### What the exercise asks
The line containing "A live-in adult" marks the end, so write out exactly every line from the top of the entries below through that one.

### Working data
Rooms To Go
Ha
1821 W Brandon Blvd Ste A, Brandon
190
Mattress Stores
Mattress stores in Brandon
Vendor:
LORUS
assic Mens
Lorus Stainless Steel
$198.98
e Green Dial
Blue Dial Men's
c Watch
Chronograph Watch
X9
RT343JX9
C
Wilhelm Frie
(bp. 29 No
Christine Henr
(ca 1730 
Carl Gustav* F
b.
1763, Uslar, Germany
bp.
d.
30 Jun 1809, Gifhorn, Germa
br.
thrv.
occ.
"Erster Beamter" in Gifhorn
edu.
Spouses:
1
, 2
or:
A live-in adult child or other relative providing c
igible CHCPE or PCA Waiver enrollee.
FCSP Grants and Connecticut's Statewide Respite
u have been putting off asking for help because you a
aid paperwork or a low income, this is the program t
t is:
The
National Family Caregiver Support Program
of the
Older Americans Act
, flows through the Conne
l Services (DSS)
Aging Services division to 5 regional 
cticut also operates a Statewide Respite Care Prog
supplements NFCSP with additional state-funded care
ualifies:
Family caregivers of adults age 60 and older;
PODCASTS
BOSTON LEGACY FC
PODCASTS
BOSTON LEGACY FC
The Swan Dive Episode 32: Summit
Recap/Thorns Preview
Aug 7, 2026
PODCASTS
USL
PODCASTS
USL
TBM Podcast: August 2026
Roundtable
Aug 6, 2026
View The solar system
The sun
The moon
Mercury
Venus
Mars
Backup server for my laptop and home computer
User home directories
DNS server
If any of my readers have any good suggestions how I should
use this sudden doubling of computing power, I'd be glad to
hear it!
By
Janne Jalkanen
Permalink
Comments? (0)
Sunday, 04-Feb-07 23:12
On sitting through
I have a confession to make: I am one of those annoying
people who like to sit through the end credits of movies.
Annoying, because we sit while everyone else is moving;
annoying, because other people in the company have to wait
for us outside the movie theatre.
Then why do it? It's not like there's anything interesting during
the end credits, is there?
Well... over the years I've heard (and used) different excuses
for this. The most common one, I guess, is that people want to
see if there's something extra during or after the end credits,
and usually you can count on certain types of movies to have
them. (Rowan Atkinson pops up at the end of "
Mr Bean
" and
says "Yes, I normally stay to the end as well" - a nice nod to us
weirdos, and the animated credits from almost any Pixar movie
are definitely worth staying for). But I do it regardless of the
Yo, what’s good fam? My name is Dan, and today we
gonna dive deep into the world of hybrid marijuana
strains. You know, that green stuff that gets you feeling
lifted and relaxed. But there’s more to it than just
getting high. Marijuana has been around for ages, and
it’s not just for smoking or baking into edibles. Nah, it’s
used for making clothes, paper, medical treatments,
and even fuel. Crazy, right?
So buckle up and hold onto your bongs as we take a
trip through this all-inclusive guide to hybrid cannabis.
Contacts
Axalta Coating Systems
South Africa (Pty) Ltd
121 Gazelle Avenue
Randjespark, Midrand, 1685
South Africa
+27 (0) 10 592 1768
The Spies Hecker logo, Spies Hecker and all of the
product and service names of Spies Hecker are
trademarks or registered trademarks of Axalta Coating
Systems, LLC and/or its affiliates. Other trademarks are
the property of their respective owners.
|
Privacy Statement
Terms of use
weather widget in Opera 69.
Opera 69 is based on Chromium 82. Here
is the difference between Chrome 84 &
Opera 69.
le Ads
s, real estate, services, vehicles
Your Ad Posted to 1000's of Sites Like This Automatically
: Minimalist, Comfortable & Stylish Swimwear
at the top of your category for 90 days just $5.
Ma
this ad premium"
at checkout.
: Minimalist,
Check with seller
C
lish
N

### Answer to the exercise
Rooms To Go
Ha
1821 W Brandon Blvd Ste A, Brandon
190
Mattress Stores
Mattress stores in Brandon
Vendor:
LORUS
assic Mens
Lorus Stainless Steel
$198.98
e Green Dial
Blue Dial Men's
c Watch
Chronograph Watch
X9
RT343JX9
C
Wilhelm Frie
(bp. 29 No
Christine Henr
(ca 1730 
Carl Gustav* F
b.
1763, Uslar, Germany
bp.
d.
30 Jun 1809, Gifhorn, Germa
br.
thrv.
occ.
"Erster Beamter" in Gifhorn
edu.
Spouses:
1
, 2
or:
A live-in adult child or other relative providing c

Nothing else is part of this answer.